Exoskeleton

Several companies are developing exoskeleton devices that can improve the physical abilities of a human body. This idea, that was once soley in the domain of science fiction and “IronMan” comics, is now coming to life in real products.

ROBOT SUIT HAL – [cyberdyne.jp]

“Robot Suit HAL” is a cyborg-type robot that can expand and improve physical capability.

When a person attempts to move, nerve signals are sent from the brain to the muscles via motoneuron, moving the musculoskeletal system as a consequence. At this moment, very weak biosignals can be detected on the surface of the skin. “HAL” catches these signals through a sensor attached on the skin of the wearer. Based on the signals obtained, the power unit is controlled to move the joint unitedly with the wearer’s muscle movement, enabling to support the wearer’s daily activities. This is what we call a ‘voluntary control system’ that provides movement interpreting the wearer’s intention from the biosignals in advance of the actual movement. Not only a ‘voluntary control system’ “HAL” has, but also a ‘robotic autonomous control system’ that provides human-like movement based on a robotic system which integrally work together with the ‘autonomous control system’. “HAL” is the world’s first cyborg-type robot controlled by this unique Hybrid System.
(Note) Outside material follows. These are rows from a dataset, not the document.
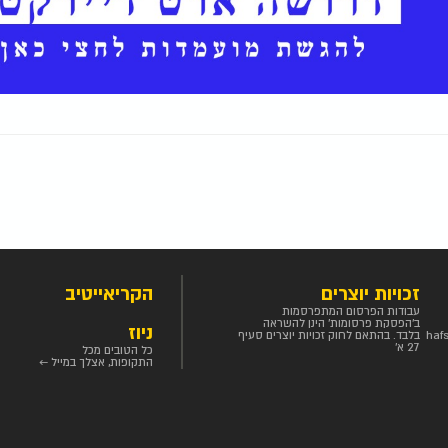
זכויות יוצרים
הקריאייטיב
עבודות הפרסום המתפרסמות
ב'הפסקת פרסומות' הינן להשראה
ניוז
haf
בלבד. בהתאם לחוק זכויות יוצרים סעיף
27 א'
כל הטובים מכל
התקופות, אצלך במייל ←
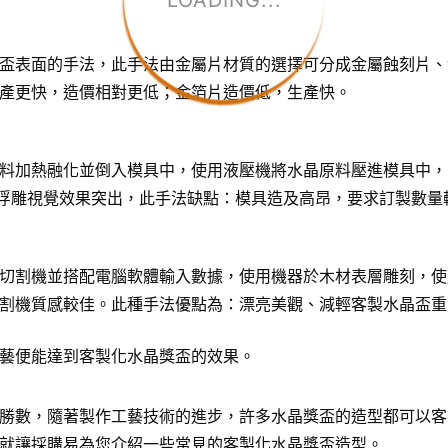
LOADING...
盃表面的手法，此手法由金屬片材質的選擇可分成金屬蝕刻片、
產更快，造價相對更低；金箔片造價低，生產快。
料加熱融化並倒入模具中，使用液壓機將水晶原料壓進模具中，
D浮雕視覺效果突出，此手法缺點：模具造及高昂，要求訂製數量
切割機並搭配電腦軟體輸入數據，使用機器於木材表層雕刻，使
割機質感較佳。此種手法優點為：漂亮美觀、減輕客製水晶盃重
藝便能達到客製化水晶獎盃的效果。
勝數，隨著製作工藝技術的進步，許多水晶獎盃的造型都可以客
就讓採購易為您介紹一些常見的客製化水晶獎盃造型。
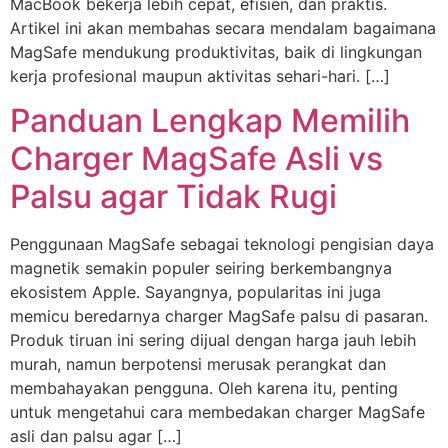
MacBook bekerja lebih cepat, efisien, dan praktis.
Artikel ini akan membahas secara mendalam bagaimana
MagSafe mendukung produktivitas, baik di lingkungan
kerja profesional maupun aktivitas sehari-hari. […]
Panduan Lengkap Memilih
Charger MagSafe Asli vs
Palsu agar Tidak Rugi
Penggunaan MagSafe sebagai teknologi pengisian daya
magnetik semakin populer seiring berkembangnya
ekosistem Apple. Sayangnya, popularitas ini juga
memicu beredarnya charger MagSafe palsu di pasaran.
Produk tiruan ini sering dijual dengan harga jauh lebih
murah, namun berpotensi merusak perangkat dan
membahayakan pengguna. Oleh karena itu, penting
untuk mengetahui cara membedakan charger MagSafe
asli dan palsu agar […]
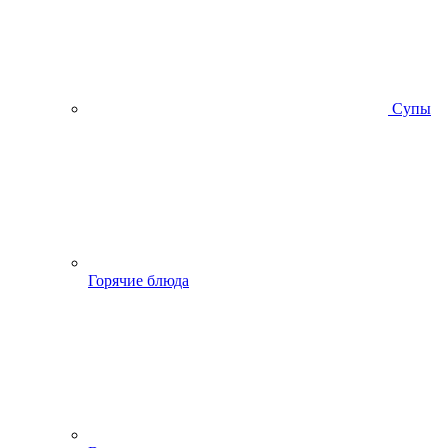
Супы
Горячие блюда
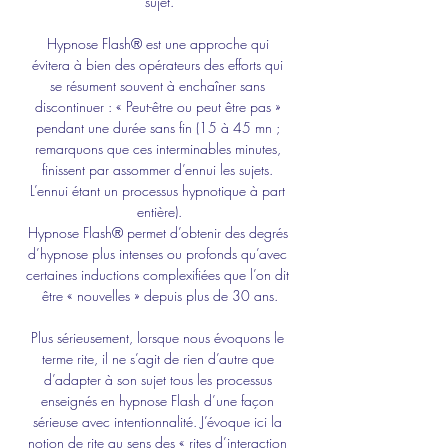
sujet.
Hypnose Flash® est une approche qui 
évitera à bien des opérateurs des efforts qui 
se résument souvent à enchaîner sans 
discontinuer : « Peut-être ou peut être pas » 
pendant une durée sans fin (15 à 45 mn ; 
remarquons que ces interminables minutes, 
finissent par assommer d’ennui les sujets. 
L’ennui étant un processus hypnotique à part 
entière).
Hypnose Flash® permet d’obtenir des degrés 
d’hypnose plus intenses ou profonds qu’avec 
certaines inductions complexifiées que l’on dit 
être « nouvelles » depuis plus de 30 ans.
Plus sérieusement, lorsque nous évoquons le 
terme rite, il ne s’agit de rien d’autre que 
d’adapter à son sujet tous les processus 
enseignés en hypnose Flash d’une façon 
sérieuse avec intentionnalité. J’évoque ici la 
notion de rite au sens des « rites d’interaction 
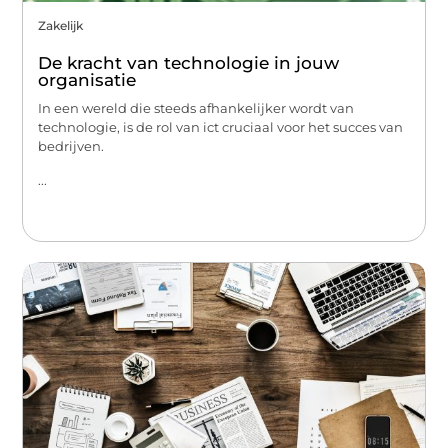
Zakelijk
De kracht van technologie in jouw
organisatie
In een wereld die steeds afhankelijker wordt van
technologie, is de rol van ict cruciaal voor het succes van
bedrijven.
...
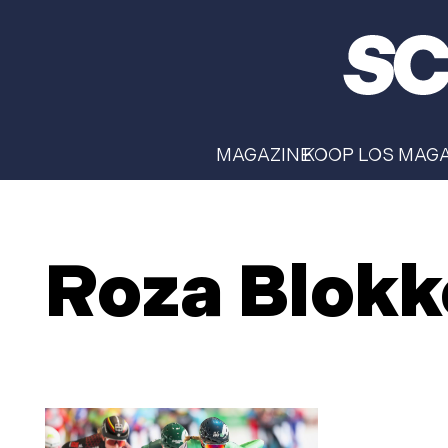
MAGAZINE
KOOP LOS MAG
Roza Blokk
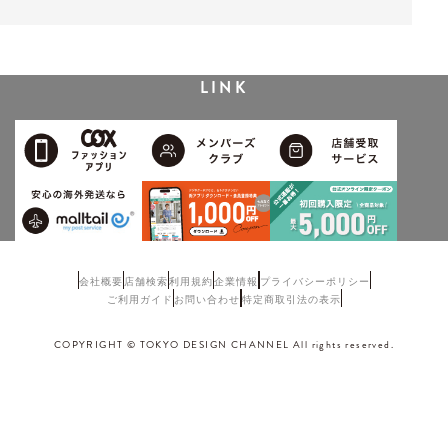
LINK
会社概要
店舗検索
利用規約
企業情報
プライバシーポリシー
ご利用ガイド
お問い合わせ
特定商取引法の表示
COPYRIGHT © TOKYO DESIGN CHANNEL All rights reserved.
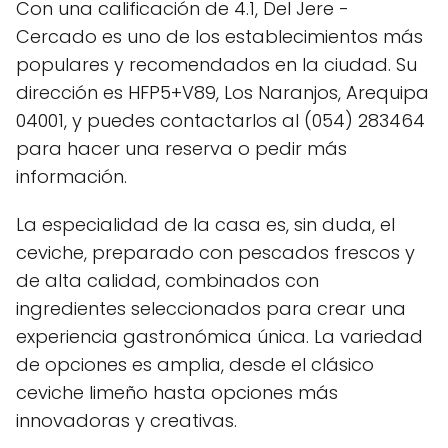
Con una calificación de 4.1, Del Jere -
Cercado es uno de los establecimientos más
populares y recomendados en la ciudad. Su
dirección es HFP5+V89, Los Naranjos, Arequipa
04001, y puedes contactarlos al (054) 283464
para hacer una reserva o pedir más
información.
La especialidad de la casa es, sin duda, el
ceviche, preparado con pescados frescos y
de alta calidad, combinados con
ingredientes seleccionados para crear una
experiencia gastronómica única. La variedad
de opciones es amplia, desde el clásico
ceviche limeño hasta opciones más
innovadoras y creativas.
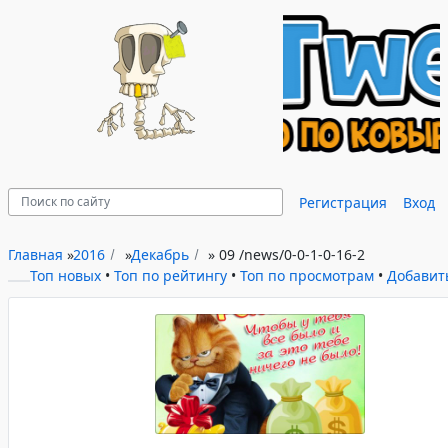
Регистрация
Вход
Главная
»
2016
»
Декабрь
»
09
/news/0-0-1-0-16-2
Топ новых
•
Топ по рейтингу
•
Топ по просмотрам
•
Добавит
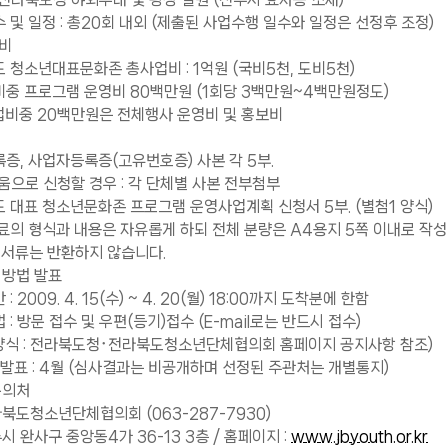
및 일정 : 총20회 내외 (제출된 사업수행 일수와 일정은 선정후 조정)
업비
청소년대표문화존 총사업비 : 1억원 (국비5천, 도비5천)
중 프로그램 운영비 80백만원 (1회당 3백만원~4백만원정도)
중 20백만원은 전체행사 운영비 및 홍보비
, 사업자등록증(고유번호증) 사본 각 5부.
로 신청할 경우 : 각 단체별 사본 전부첨부
대표 청소년문화존 프로그램 운영사업계획 신청서 5부. (별첨1 양식)
의 형식과 내용은 자유롭게 하되 전체 분량은 A4용지 5쪽 이내로 작성
류는 반환하지 않습니다.
 방법 발표
2009. 4. 15(수) ~ 4. 20(월) 18:00까지 도착분에 한함
: 방문 접수 및 우편(등기)접수 (E-mail로는 반드시 접수)
식 : 전라북도청･전라북도청소년단체협의회 홈페이지 공지사항 참조)
발표 : 4월 (심사결과는 비공개하며 선정된 주관처는 개별통지)
문의처
라북도청소년단체협의회 (063-287-7930)
시 완사구 중앙동4가 36-13 3층 / 홈페이지 :
www.jbyouth.or.kr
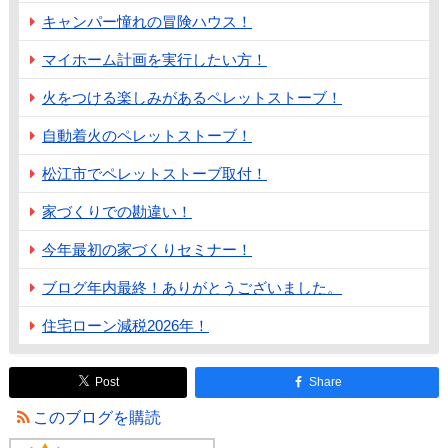
キャンパー憧れの冒険ハウス！
マイホーム計画を実行したい方！
火をつける楽しみがあるペレットストーブ！
自動着火のペレットストーブ！
松江市でペレットストーブ取付！
家づくりでの勘違い！
今年最初の家づくりセミナー！
ブログ年内最終！ありがとうございました。
住宅ローン減税2026年！
Post
Share
このブログを購読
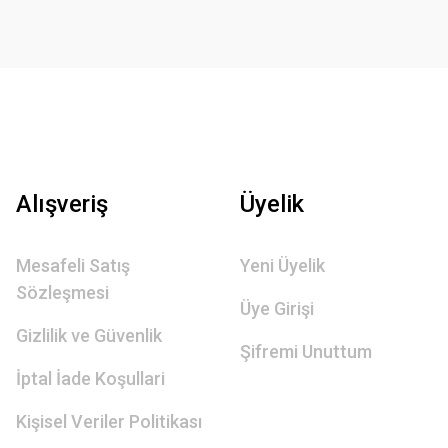
Alışveriş
Üyelik
Mesafeli Satış
Yeni Üyelik
Sözleşmesi
Üye Girişi
Gizlilik ve Güvenlik
Şifremi Unuttum
İptal İade Koşullari
Kişisel Veriler Politikası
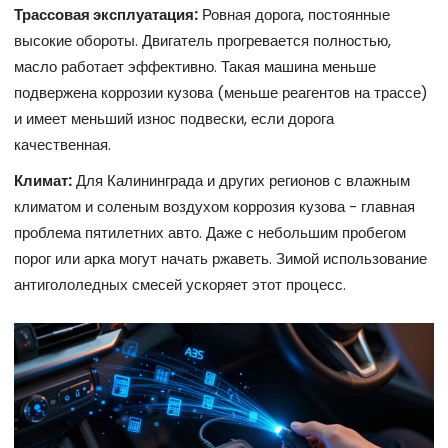
Трассовая эксплуатация:
Ровная дорога, постоянные
высокие обороты. Двигатель прогревается полностью,
масло работает эффективно. Такая машина меньше
подвержена коррозии кузова (меньше реагентов на трассе)
и имеет меньший износ подвески, если дорога
качественная.
Климат:
Для Калининграда и других регионов с влажным
климатом и соленым воздухом коррозия кузова - главная
проблема пятилетних авто. Даже с небольшим пробегом
порог или арка могут начать ржаветь. Зимой использование
антигололедных смесей ускоряет этот процесс.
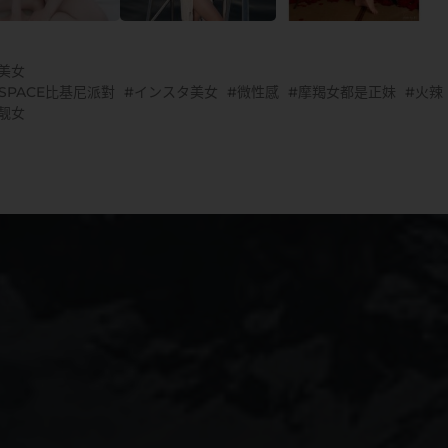
G美女
RSPACE比基尼派對
インスタ美女
微性感
摩羯女都是正妹
火辣
靓女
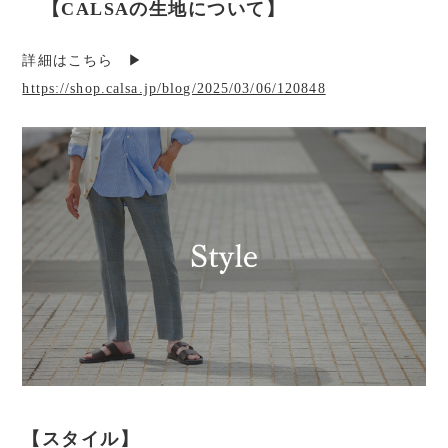
【CALSAの生地について】
詳細はこちら ▶︎
https://shop.calsa.jp/blog/2025/03/06/120848
【スタイル】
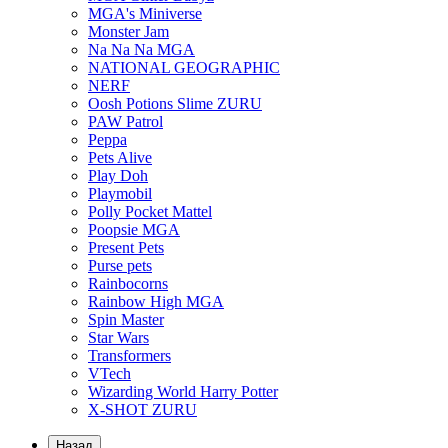
MGA's Miniverse
Monster Jam
Na Na Na MGA
NATIONAL GEOGRAPHIC
NERF
Oosh Potions Slime ZURU
PAW Patrol
Peppa
Pets Alive
Play Doh
Playmobil
Polly Pocket Mattel
Poopsie MGA
Present Pets
Purse pets
Rainbocorns
Rainbow High MGA
Spin Master
Star Wars
Transformers
VTech
Wizarding World Harry Potter
X-SHOT ZURU
Назад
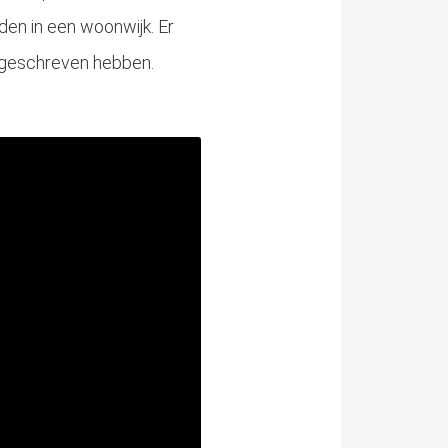
idden in een woonwijk. Er
ingeschreven hebben.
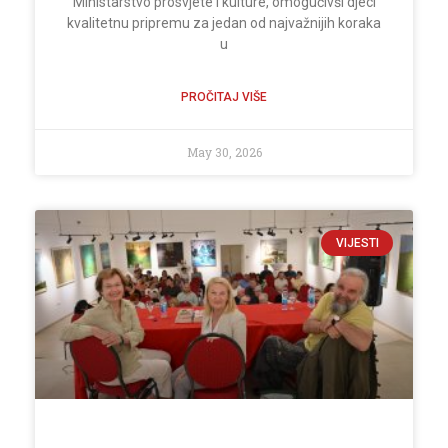
Ministarstvo prosvjete i kulture, omogućivši djeci
kvalitetnu pripremu za jedan od najvažnijih koraka
u
PROČITAJ VIŠE
May 30, 2026
VIJESTI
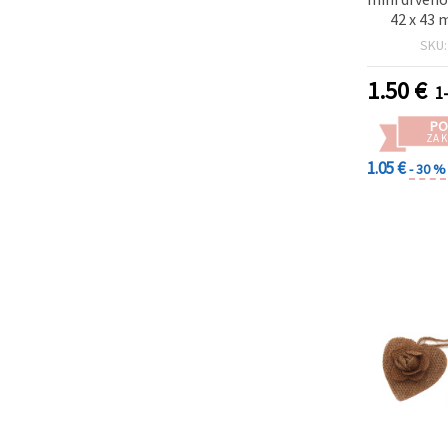
42 x 43
SKU
1.50
€
1
PO
ZA K
1.05 €
- 30 %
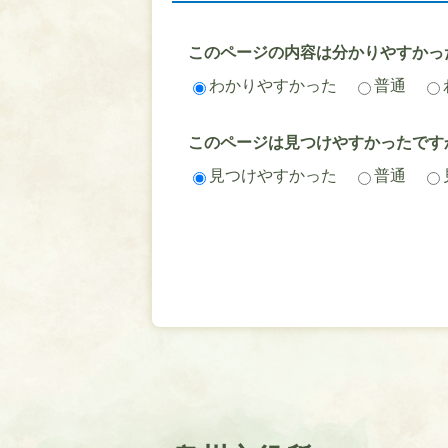
このページの内容は分かりやすかっ
わかりやすかった
普通
このページは見つけやすかったです
見つけやすかった
普通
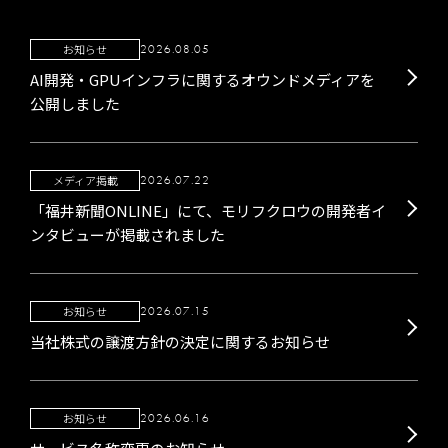
お知らせ
2026.08.05
AI開発・GPUインフラに関するオウンドメディアを
公開しました
メディア掲載
2026.07.22
「福井新聞ONLINE」にて、モリフクロウの開発者イ
ンタビューが掲載されました
お知らせ
2026.07.15
当社株式の譲渡方針の決定に関するお知らせ
お知らせ
2026.06.16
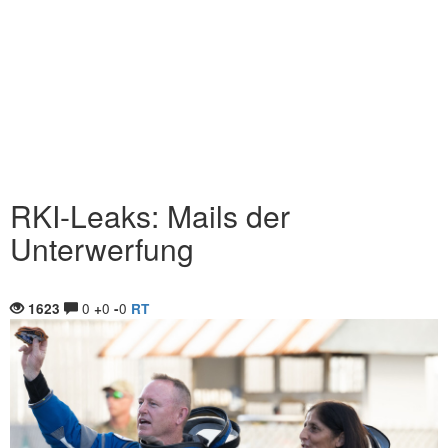
RKI-Leaks: Mails der
Unterwerfung
0
0
0
1623
+
-
RT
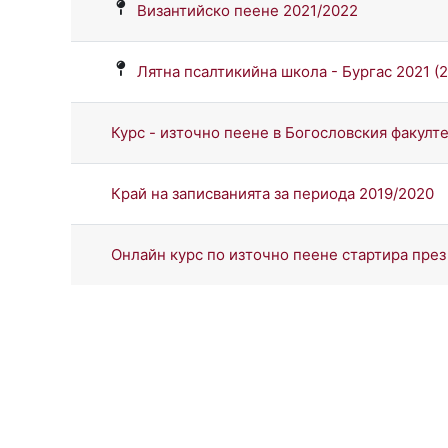
Византийско пеене 2021/2022
Лятна псалтикийна школа - Бургас 2021 (28 
Курс - източно пеене в Богословския факулте
Край на записванията за периода 2019/2020
Онлайн курс по източно пеене стартира през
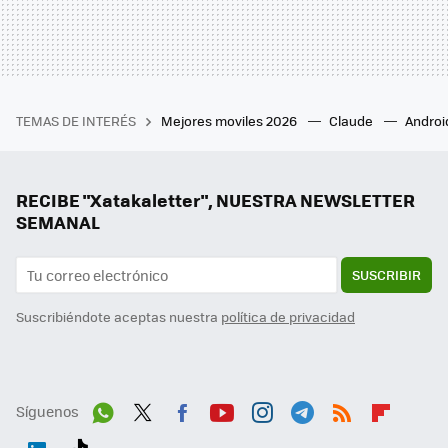
TEMAS DE INTERÉS
Mejores moviles 2026
Claude
Androi
RECIBE "Xatakaletter", NUESTRA NEWSLETTER
SEMANAL
SUSCRIBIR
Suscribiéndote aceptas nuestra
política de privacidad
Síguenos
Wh
Twit
Fac
You
Inst
Tele
RSS
Flip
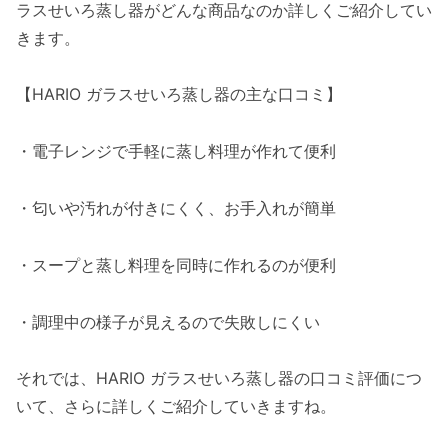
ラスせいろ蒸し器がどんな商品なのか詳しくご紹介してい
きます。
【HARIO ガラスせいろ蒸し器の主な口コミ】
・電子レンジで手軽に蒸し料理が作れて便利
・匂いや汚れが付きにくく、お手入れが簡単
・スープと蒸し料理を同時に作れるのが便利
・調理中の様子が見えるので失敗しにくい
それでは、HARIO ガラスせいろ蒸し器の口コミ評価につ
いて、さらに詳しくご紹介していきますね。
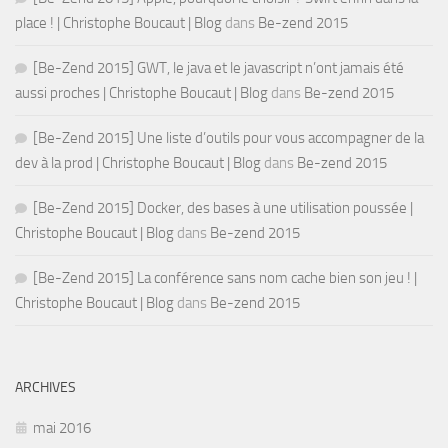
place ! | Christophe Boucaut | Blog
dans
Be-zend 2015
[Be-Zend 2015] GWT, le java et le javascript n’ont jamais été
aussi proches | Christophe Boucaut | Blog
dans
Be-zend 2015
[Be-Zend 2015] Une liste d’outils pour vous accompagner de la
dev à la prod | Christophe Boucaut | Blog
dans
Be-zend 2015
[Be-Zend 2015] Docker, des bases à une utilisation poussée |
Christophe Boucaut | Blog
dans
Be-zend 2015
[Be-Zend 2015] La conférence sans nom cache bien son jeu ! |
Christophe Boucaut | Blog
dans
Be-zend 2015
ARCHIVES
mai 2016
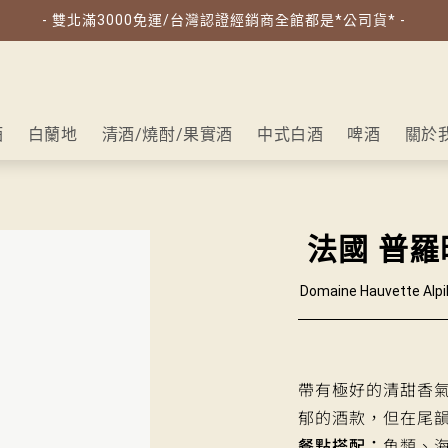
- 雙北滿3000免運/台灣認證經銷商全館都是*公司貨* -
酒
白蘭地
清酒/燒酎/果實酒
中式白酒
啤酒
關於
法國 普羅
Domaine Hauvette Alpi
帶有極好的清甜香氣
郁的酒款，但在尾
餐點搭配：
魚類、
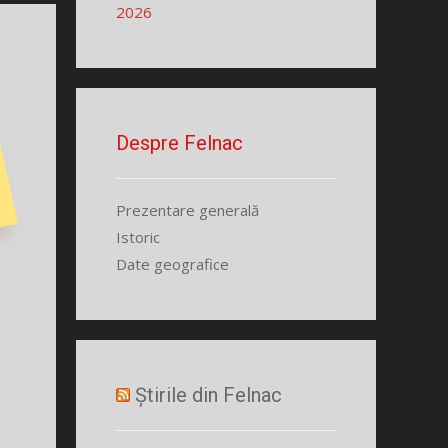
2026
Despre Felnac
Prezentare generală
Istoric
Date geografice
Știrile din Felnac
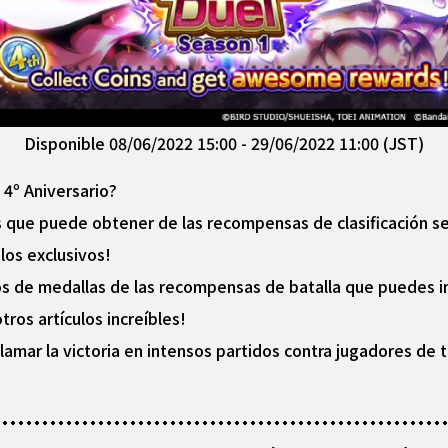
Disponible 08/06/2022 15:00 - 29/06/2022 11:00 (JST)
 4º Aniversario?
s que puede obtener de las recompensas de clasificación s
ulos exclusivos!
os de medallas de las recompensas de batalla que puedes i
ros artículos increíbles!
clamar la victoria en intensos partidos contra jugadores de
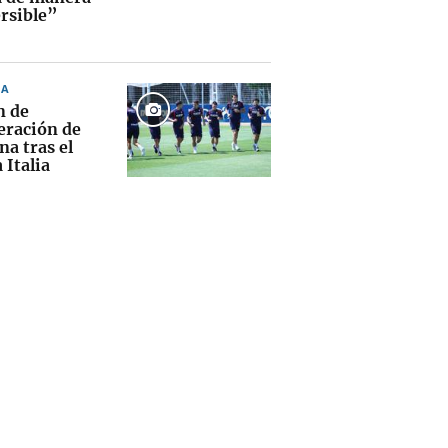
ersible”
NA
n de
eración de
na tras el
a Italia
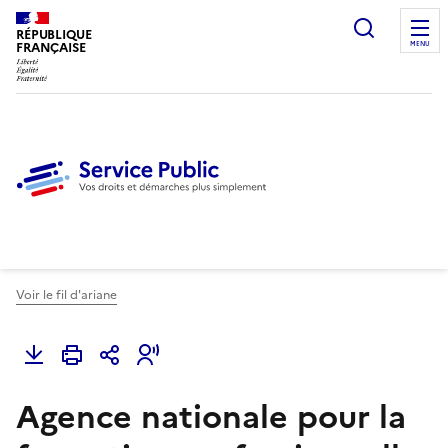
Ouvrir l
RÉPUBLIQUE
FRANÇAISE
MENU
Voir le fil d'ariane
Agence nationale pour la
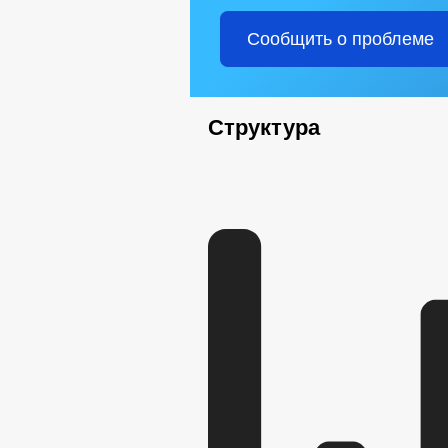
Сообщить о проблеме
Структура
“HAL” is expected to be applied in various fields such as rehabilitation support and physical training support in medical field, ADL support for disabled people, heavy labour support at factories, and rescue support at disaster sites, as well as in the entertainment field.

HULC – [lockheedmartin.com]

The HULC is a completely un-tethered, hydraulic-powered anthropomorphic exoskeleton that provides users with the ability to carry loads of up to 200 lbs for extended periods of time and over all terrains. Its flexible design allows for deep squats, crawls and upper-body lifting. There is no joystick or other control mechanism. The exoskeleton senses what users want to do and where they want to go. It augments their ability, strength and endurance. An onboard micro-computer ensures the exoskeleton moves in concert with the individual. Its modularity allows for major components to be swapped out in the field. Additionally, its unique power-saving design allows the user to operate on battery power for extended missions. The HULC’s load-carrying ability works even when power is not available.

The Exoskeleton: Extreme Technological Innovation – [raytheon.com]

Built from a combination of sensors, actuators and controllers, the futuristic suit enables a user to easily carry a man on his back or lift 200 pounds several hundred times without tiring. Yet, the suit, which is being developed for the U.S. Army, is also agile enough to let its wearer kick a soccer ball, punch a speed bag, or climb stairs and ramps with ease.